**About this task**
Through the last line of the entries, please copy every line exactly, starting with the one that contains "Tak Berkategori (603, 2379)".

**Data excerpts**
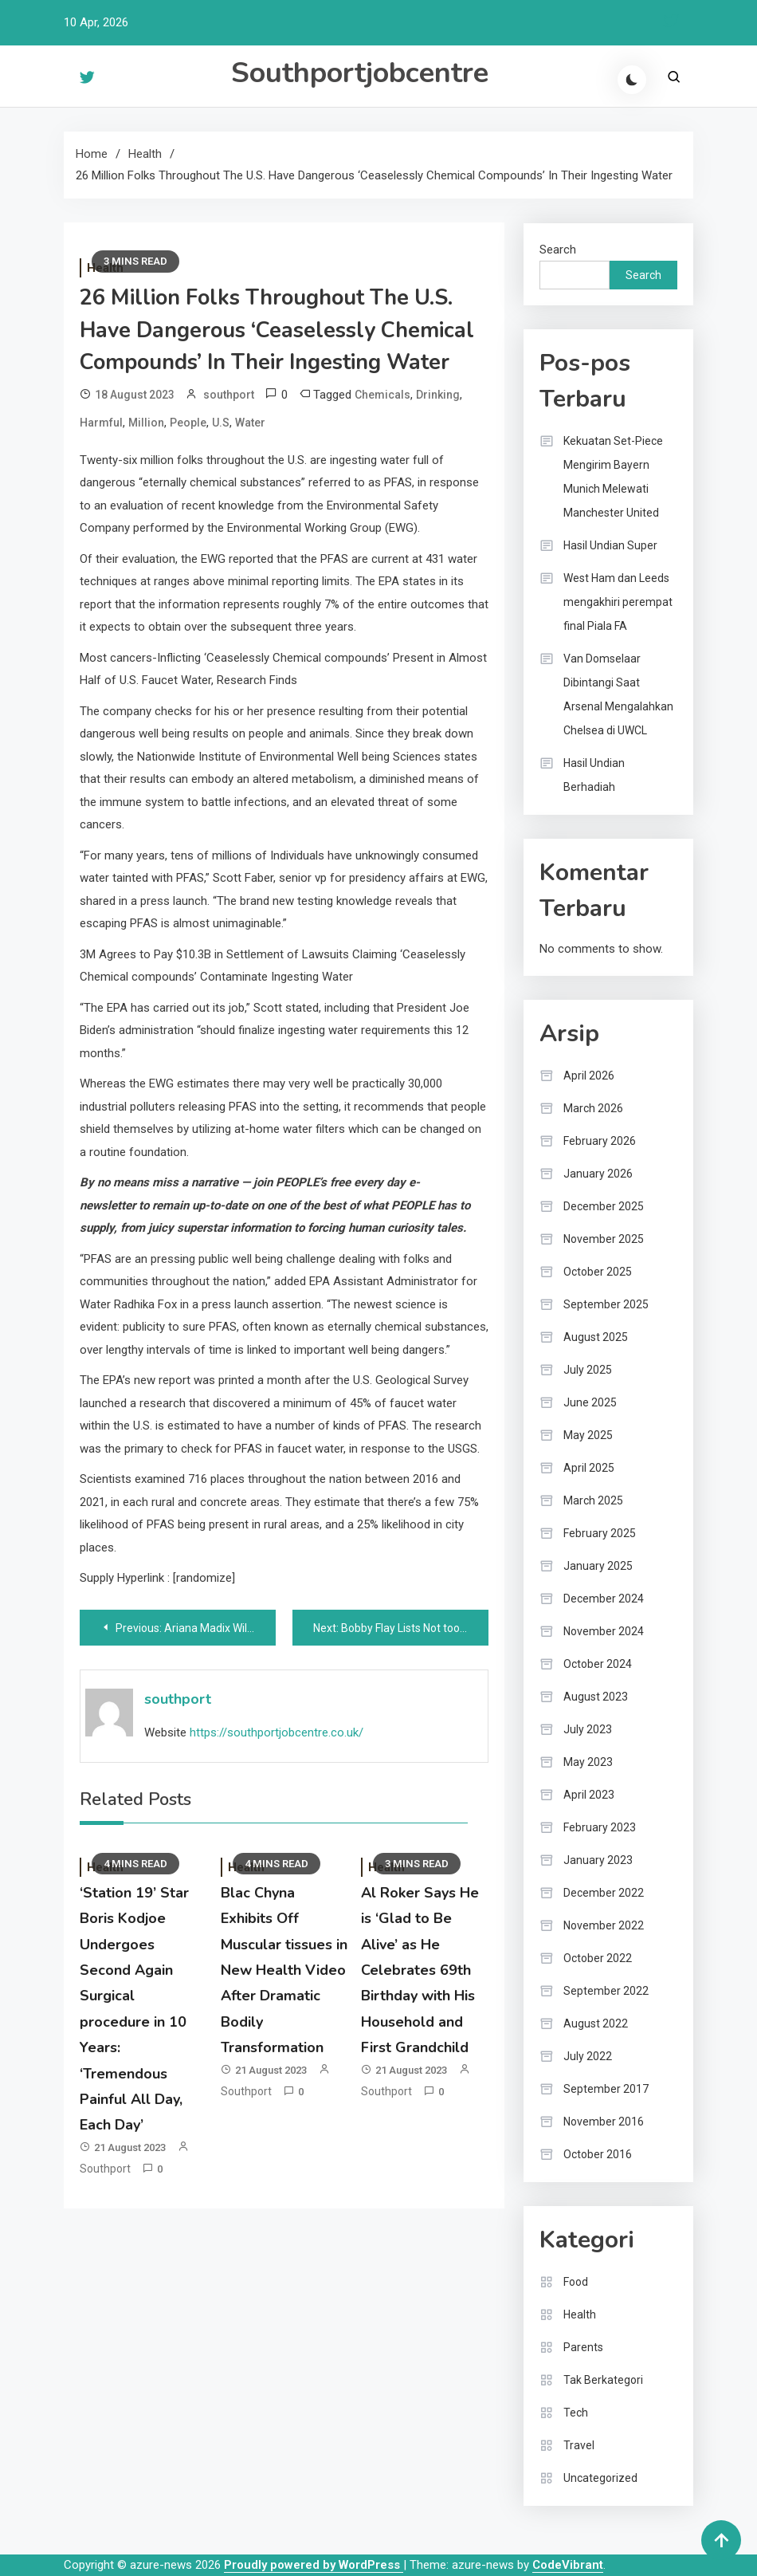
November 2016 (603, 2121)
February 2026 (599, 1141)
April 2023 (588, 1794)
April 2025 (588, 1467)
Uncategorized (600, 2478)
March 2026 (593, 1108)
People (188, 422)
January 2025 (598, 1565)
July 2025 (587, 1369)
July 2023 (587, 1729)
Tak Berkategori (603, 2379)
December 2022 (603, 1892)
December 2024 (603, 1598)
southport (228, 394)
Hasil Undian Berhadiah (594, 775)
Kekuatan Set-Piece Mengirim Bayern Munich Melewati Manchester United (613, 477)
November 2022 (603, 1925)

**Response below**
Tak Berkategori (603, 2379)
December 2022 (603, 1892)
December 2024 (603, 1598)
southport (228, 394)
Hasil Undian Berhadiah (594, 775)
Kekuatan Set-Piece Mengirim Bayern Munich Melewati Manchester United (613, 477)
November 2022 (603, 1925)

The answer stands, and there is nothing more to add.